Powell's "communications
intercepts" may have been real, or not. Unfortunately, the US has built
such a history of evidence fabrication that the world now trusts our
intelligence claims about as much as we trusted the Cold War pages of Pravda.
The recent UK government dossier on Iraq, which Powell praised to the UN as
"a fine paper [that] describes in exquisite detail Iraqi deception
activities", is now known to be a fraud plagiarized from academic
articles. And Bush considers a new Pentagon department dedicated to telling
lies to the world.
Powell
masterminded the First War of Iraqi Obliteration, so he was a natural for the
role of "dove" in this administration.
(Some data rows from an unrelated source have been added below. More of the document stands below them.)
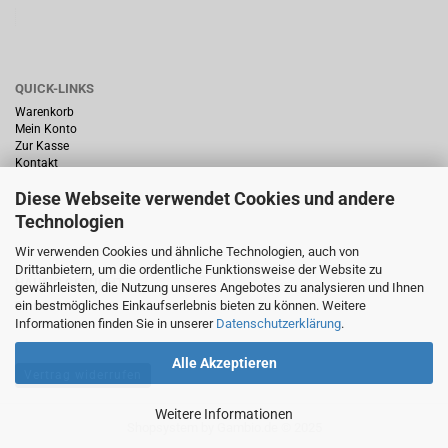
QUICK-LINKS
Warenkorb
Mein Konto
Zur Kasse
Kontakt
Diese Webseite verwendet Cookies und andere
Technologien
Wir verwenden Cookies und ähnliche Technologien, auch von
Drittanbietern, um die ordentliche Funktionsweise der Website zu
HÄUFIG GESUCHT
gewährleisten, die Nutzung unseres Angebotes zu analysieren und Ihnen
ein bestmögliches Einkaufserlebnis bieten zu können. Weitere
Startseite
Informationen finden Sie in unserer
Datenschutzerklärung
.
Alle Akzeptieren
Vertrag widerrufen
Weitere Informationen
Shopsystem
by Gambio.de © 2025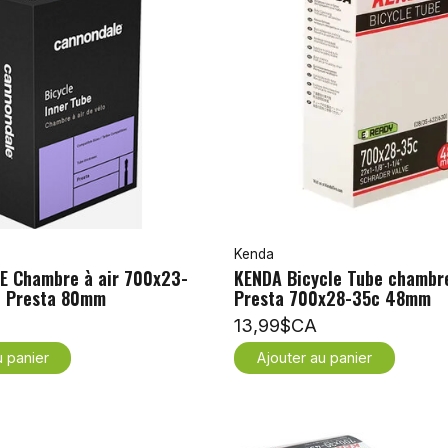
Kenda
 Chambre à air 700x23-
KENDA Bicycle Tube chambre
 Presta 80mm
Presta 700x28-35c 48mm
13,99$CA
u panier
Ajouter au panier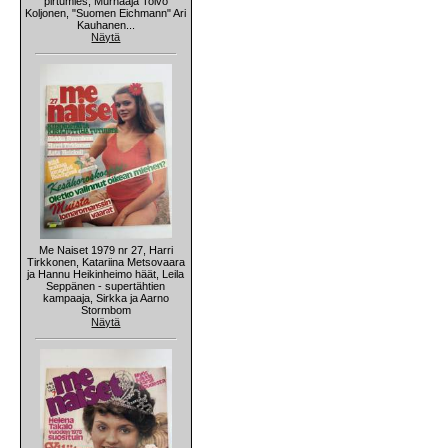
pirtumies, Murhaaja Toivo
Koljonen, "Suomen Eichmann" Ari
Kauhanen...
Näytä
Me Naiset 1979 nr 27, Harri
Tirkkonen, Katariina Metsovaara
ja Hannu Heikinheimo häät, Leila
Seppänen - supertähtien
kampaaja, Sirkka ja Aarno
Stormbom
Näytä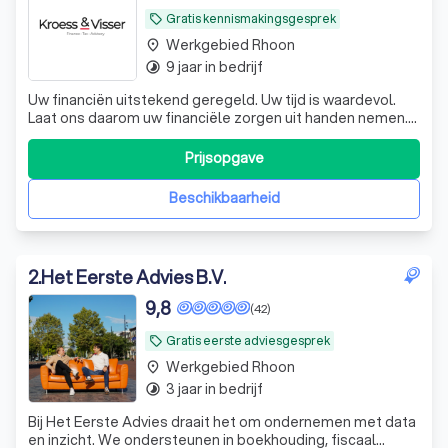
Gratis kennismakingsgesprek
local_offer
Werkgebied Rhoon
place
9 jaar in bedrijf
timelapse
Uw financiën uitstekend geregeld. Uw tijd is waardevol.
Laat ons daarom uw financiële zorgen uit handen nemen.
De experts van KroessVisser beheren al uw financiële
processen van A tot Z, zodat u met een gerust hart kunt
Prijsopgave
ondernemen. KroessVisser | Finance - Tax - Advisory ☎️
Plan een GRATIS ADVIES
Beschikbaarheid
2
.
Het Eerste Advies B.V.
9,8
(42)
Gratis eerste adviesgesprek
local_offer
Werkgebied Rhoon
place
3 jaar in bedrijf
timelapse
Bij Het Eerste Advies draait het om ondernemen met data
en inzicht. We ondersteunen in boekhouding, fiscaal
Blinded by blowback from his
own propaganda, he couldn't see that he stood before the Council with the wasted
blood of a nation on his hands, pleading for more. Ignoring the scandal mocking
him from the shadows, the General dutifully drycleaned the fraying fabric of
old lies, bad leads, and disinformation until, in the dim light of American
public knowledge, it might be mistaken for a compelling argument for war. But
the rest of the world saw it for what it was; a familiar, and still badly
stained, blue dress.
James Brooks of Worcester, Vermont, (jamiedb@attglobal.net) is an independent researcher and
former business owner whose articles have been published by Dissident Voice,
Media Monitors Network, and several other sites and newspapers. Currently Mr.
Brooks serves as webmaster for Vermonters for a Just Peace in Palestine/Israel,
and publishes News Links, a free daily e-mail digest of Middle East news and commentary.